(Source records)
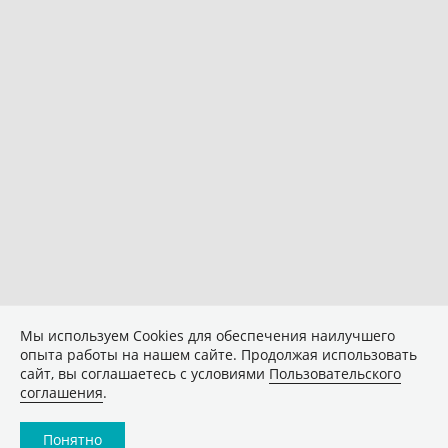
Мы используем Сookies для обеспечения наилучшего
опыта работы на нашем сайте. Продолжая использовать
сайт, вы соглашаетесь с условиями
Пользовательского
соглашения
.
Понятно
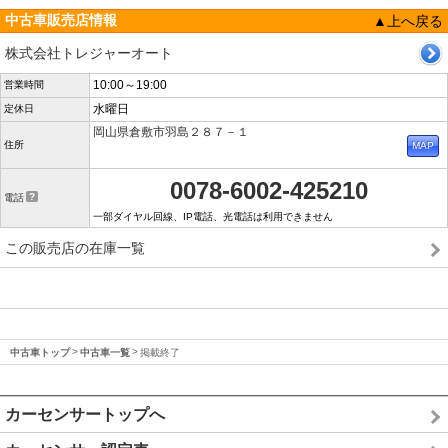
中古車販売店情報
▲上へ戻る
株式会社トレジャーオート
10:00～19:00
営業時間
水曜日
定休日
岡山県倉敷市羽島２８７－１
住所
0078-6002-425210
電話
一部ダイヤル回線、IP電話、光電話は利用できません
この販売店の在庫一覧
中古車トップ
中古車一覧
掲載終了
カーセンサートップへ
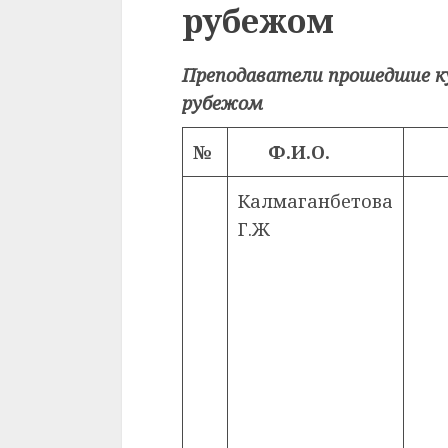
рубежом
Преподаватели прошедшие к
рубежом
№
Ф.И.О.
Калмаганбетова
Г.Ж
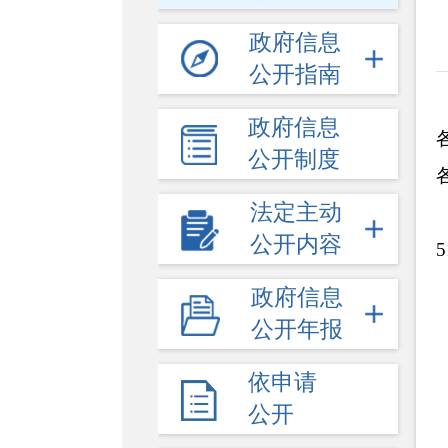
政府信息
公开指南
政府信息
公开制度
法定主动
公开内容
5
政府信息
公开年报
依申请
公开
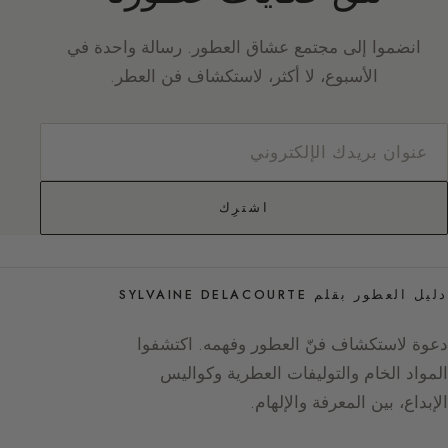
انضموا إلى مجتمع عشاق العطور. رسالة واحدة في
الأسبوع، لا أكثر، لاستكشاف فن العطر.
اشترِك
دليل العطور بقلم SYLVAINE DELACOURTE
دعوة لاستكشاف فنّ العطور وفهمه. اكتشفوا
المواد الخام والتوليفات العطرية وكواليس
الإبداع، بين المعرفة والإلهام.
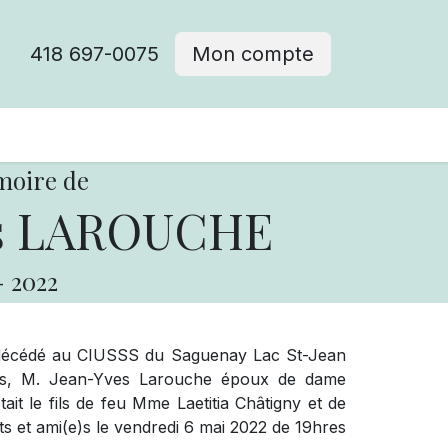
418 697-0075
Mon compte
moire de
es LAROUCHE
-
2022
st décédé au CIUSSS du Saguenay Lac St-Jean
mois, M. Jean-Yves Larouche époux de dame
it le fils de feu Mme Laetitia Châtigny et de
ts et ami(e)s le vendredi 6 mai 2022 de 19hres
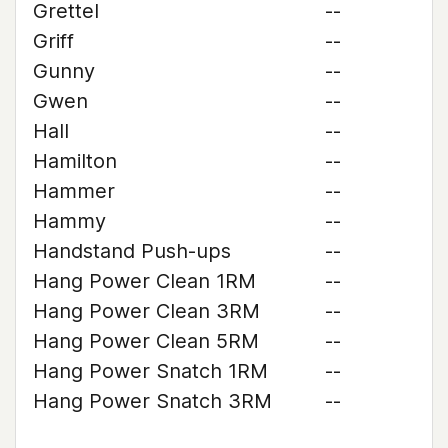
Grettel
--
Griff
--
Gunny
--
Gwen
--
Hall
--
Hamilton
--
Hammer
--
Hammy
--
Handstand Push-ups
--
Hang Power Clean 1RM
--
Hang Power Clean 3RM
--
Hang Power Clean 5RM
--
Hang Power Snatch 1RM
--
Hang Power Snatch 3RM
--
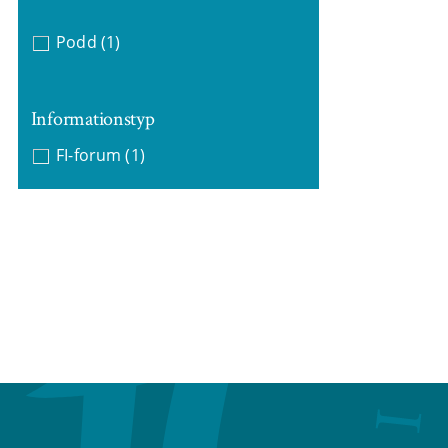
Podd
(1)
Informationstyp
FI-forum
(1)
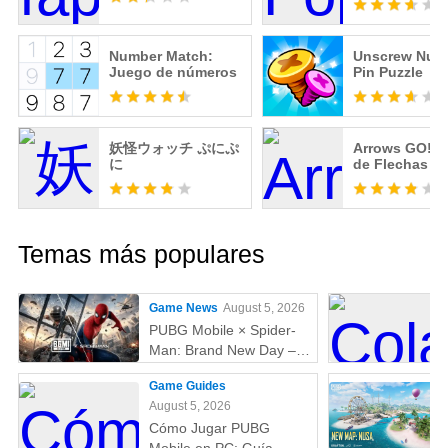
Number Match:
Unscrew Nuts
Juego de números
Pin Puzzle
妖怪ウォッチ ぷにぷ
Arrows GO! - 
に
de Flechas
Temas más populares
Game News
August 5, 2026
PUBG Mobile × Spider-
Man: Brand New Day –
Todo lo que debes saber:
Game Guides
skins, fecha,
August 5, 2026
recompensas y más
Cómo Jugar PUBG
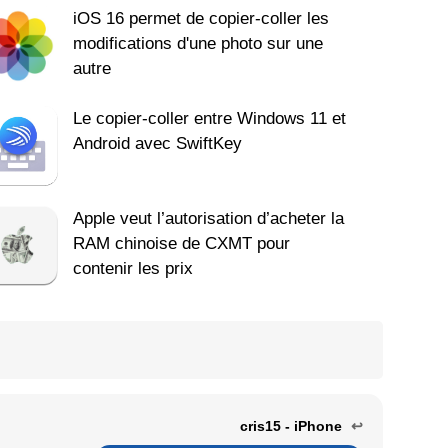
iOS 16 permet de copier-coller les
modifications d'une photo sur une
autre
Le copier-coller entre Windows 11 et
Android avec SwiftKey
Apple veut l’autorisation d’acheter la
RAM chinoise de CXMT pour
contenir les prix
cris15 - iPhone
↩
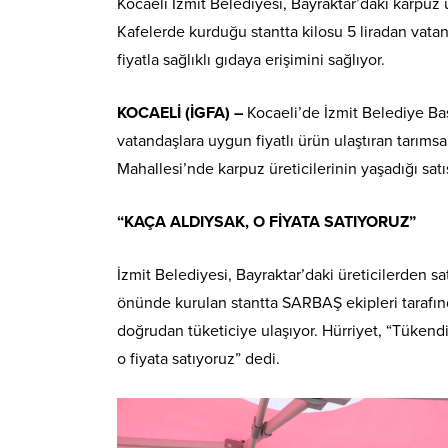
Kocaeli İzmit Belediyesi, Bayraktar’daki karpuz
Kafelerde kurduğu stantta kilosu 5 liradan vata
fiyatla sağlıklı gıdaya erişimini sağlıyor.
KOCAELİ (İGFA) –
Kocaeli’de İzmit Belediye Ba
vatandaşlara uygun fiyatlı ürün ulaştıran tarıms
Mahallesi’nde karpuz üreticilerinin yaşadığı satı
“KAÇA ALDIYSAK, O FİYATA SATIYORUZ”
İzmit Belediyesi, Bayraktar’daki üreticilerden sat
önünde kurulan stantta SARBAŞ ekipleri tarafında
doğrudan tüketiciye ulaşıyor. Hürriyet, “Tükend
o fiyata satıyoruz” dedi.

--

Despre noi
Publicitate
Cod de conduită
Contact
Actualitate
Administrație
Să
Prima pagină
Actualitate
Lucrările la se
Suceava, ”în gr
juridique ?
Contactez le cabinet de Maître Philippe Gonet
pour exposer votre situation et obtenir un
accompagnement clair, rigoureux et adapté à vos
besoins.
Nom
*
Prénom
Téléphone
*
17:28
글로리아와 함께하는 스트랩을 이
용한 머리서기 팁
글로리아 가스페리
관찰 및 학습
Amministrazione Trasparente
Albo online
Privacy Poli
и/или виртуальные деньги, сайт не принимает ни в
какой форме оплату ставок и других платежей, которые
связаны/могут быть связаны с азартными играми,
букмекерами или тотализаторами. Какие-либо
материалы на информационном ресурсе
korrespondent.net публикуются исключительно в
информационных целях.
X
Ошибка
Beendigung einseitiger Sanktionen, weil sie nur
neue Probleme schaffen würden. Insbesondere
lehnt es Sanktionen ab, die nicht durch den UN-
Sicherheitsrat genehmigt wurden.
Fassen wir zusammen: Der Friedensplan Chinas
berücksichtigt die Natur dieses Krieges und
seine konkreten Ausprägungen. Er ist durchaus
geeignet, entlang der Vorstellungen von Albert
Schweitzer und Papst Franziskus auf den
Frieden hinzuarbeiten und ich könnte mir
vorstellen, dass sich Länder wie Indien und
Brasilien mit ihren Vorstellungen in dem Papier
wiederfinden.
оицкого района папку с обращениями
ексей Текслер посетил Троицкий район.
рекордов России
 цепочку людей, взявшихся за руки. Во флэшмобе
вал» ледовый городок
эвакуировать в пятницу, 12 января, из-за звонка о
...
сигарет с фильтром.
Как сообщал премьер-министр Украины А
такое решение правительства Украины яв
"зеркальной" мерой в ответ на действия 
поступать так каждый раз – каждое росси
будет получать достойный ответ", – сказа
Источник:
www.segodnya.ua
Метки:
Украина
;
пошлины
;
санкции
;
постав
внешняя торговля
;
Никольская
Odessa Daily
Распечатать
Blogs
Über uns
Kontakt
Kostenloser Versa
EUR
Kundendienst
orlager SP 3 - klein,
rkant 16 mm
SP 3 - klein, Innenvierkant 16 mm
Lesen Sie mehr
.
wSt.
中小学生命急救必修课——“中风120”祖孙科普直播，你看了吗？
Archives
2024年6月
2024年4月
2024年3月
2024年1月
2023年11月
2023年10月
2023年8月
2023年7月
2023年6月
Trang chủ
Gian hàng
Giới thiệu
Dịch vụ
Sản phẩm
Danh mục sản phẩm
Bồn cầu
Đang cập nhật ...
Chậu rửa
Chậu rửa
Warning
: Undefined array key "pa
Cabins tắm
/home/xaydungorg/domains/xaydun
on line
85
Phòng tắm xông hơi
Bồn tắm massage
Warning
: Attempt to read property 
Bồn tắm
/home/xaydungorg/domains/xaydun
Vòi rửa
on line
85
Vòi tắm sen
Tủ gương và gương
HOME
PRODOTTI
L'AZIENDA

_TASK BRIEF_
Count, in the records above, the lines that contain the word "copier"; the answer is that number alone.

_TASK RESULT_
2